Ihop Protein Pancakes Nutrition Information

IHOP Protein Pancakes Nutrition Information

IHOP recently introduced several items to its menu that offer a protein boost, like its protein pancakes. Perfect for anyone seeking to start their day right with something nutritious that will keep them feeling full until lunch or dinnertime, these pancakes provide fiber and protein rich options while being high in carbs so should be enjoyed sparingly.

IHOP’s Protein Power Pancakes provide a healthier option for breakfast that are lower in both calories and fat content than traditional buttermilk pancakes.

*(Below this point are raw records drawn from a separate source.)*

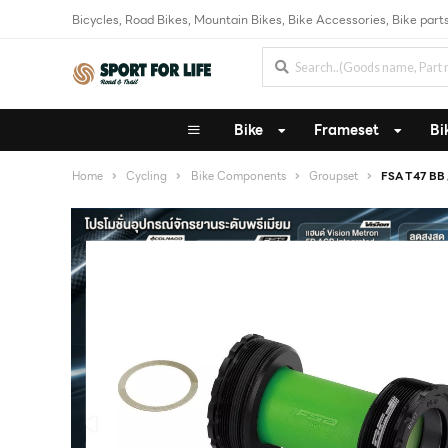
Bicycles, Road Bikes, Mountain Bikes, Bike Accessories, Bike parts
Bike
Frameset
Bi
Home
Cycling
Bike Components
Groupset
FSA T47 BB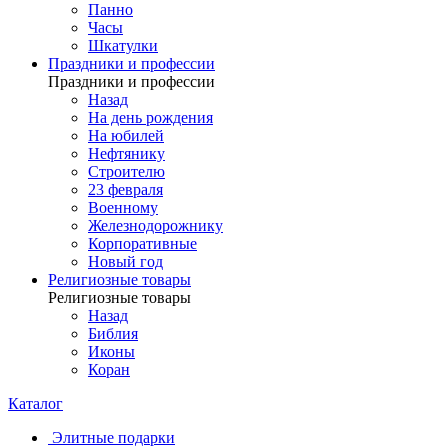
Панно
Часы
Шкатулки
Праздники и профессии
Праздники и профессии
Назад
На день рождения
На юбилей
Нефтянику
Строителю
23 февраля
Военному
Железнодорожнику
Корпоративные
Новый год
Религиозные товары
Религиозные товары
Назад
Библия
Иконы
Коран
Каталог
Элитные подарки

Made with whole grain rolled oats, barley, rye as well as flaxseed, chia seeds, and whey protein powder; IHOP’s new pancakes boast over double the protein found in its original buttermilk pancakes!

Protein is an essential nutrient that promotes muscle growth and maintains a strong immune system. IHOP’s Protein Power Pancakes offer an easy way to add more protein into their diets.

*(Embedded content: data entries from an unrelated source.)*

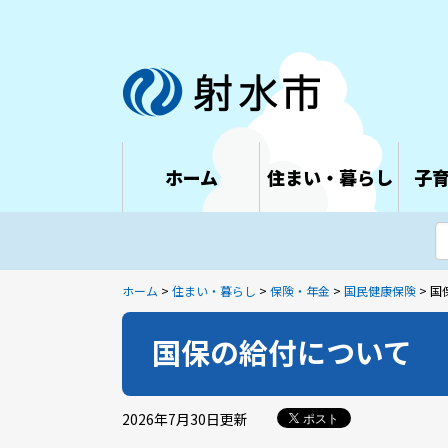
ホーム
住まい・暮らし
子
ホーム
>
住まい・暮らし
>
保険・年金
>
国民健康保険
> 
国保の給付について
2026年7月30日
更新
ポスト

IHOP pancakes are low in both calories and fat content, making them an ideal option for people watching their weight or with health-related restrictions. Unfortunately, these treats do not meet gluten-free criteria; therefore, they may not be appropriate for people with celiac disease or food allergies; however, as their ingredients list can be found online so those with special diets can determine if their protein pancakes meet those requirements.

To create these pancakes at home, a few key ingredients and cooking supplies will be required. The recipe calls for two scoops of protein powder from most grocery stores’ protein supplement section; eggs (an excellent source of both protein and healthy fats); cottage cheese or Greek yogurt for extra protein; baking powder and vanilla extract to give your pancakes their light, fluffy texture; as well as baking powder and vanilla extract as a rising agent.

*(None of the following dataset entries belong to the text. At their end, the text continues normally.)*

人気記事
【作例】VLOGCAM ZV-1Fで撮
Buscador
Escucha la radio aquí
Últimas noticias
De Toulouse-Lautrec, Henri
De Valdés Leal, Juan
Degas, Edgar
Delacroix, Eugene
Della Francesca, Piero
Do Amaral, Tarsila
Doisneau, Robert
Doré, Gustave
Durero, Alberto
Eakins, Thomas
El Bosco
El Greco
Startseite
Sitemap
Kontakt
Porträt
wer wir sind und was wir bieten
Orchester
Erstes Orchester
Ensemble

These pancakes can be enjoyed as either a meal or used as the foundation of a fruit-based dessert. Once made, these can be stored either in the refrigerator for five days or frozen up to three months and placed into an airtight container or ziplock bag for storage. Once frozen, these delicious breakfast bowls can be easily defrosted in the refrigerator overnight or quickly heated in a microwave, adding flavor and nutrition with various add-ins such as berries or nuts for more variety and variety. Switch out whey protein for another source of protein-rich ingredients such as egg whites or greek yogurt for a protein boost, use maple syrup or stevia for healthier sweeteners and opt for leaner meat choices like turkey bacon or sausage to lower saturated fat content in your dish.